The records that follow must be repeated exactly, except for their pictures.

━━━━━ Listed entries

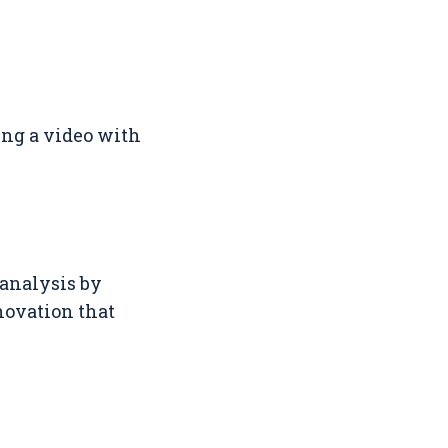
ing a video with
 analysis by
novation that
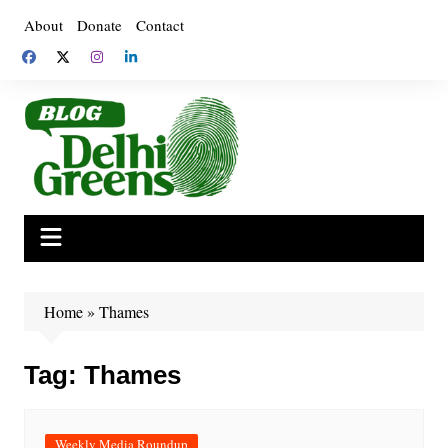
Skip
About
Donate
Contact
to
content
Home
»
Thames
Tag:
Thames
Weekly Media Roundup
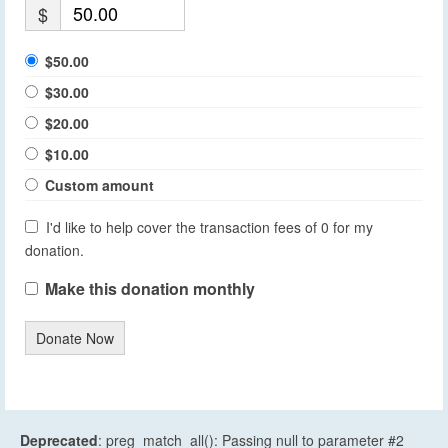
$
$50.00
$30.00
$20.00
$10.00
Custom amount
I'd like to help cover the transaction fees of 0 for my
donation.
Make this donation monthly
Donate Now
Deprecated
: preg_match_all(): Passing null to parameter #2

━━━━━━━━━━

◆ Answer section ◆
ing a video with
 analysis by
novation that
Skip
About
Donate
Contact
to
content
Home
»
Thames
Tag:
Thames
Weekly Media Roundup
$
$50.00
$30.00
$20.00
$10.00
Custom amount
I'd like to help cover the transaction fees of 0 for my
donation.
Make this donation monthly
Donate Now
Deprecated
: preg_match_all(): Passing null to parameter #2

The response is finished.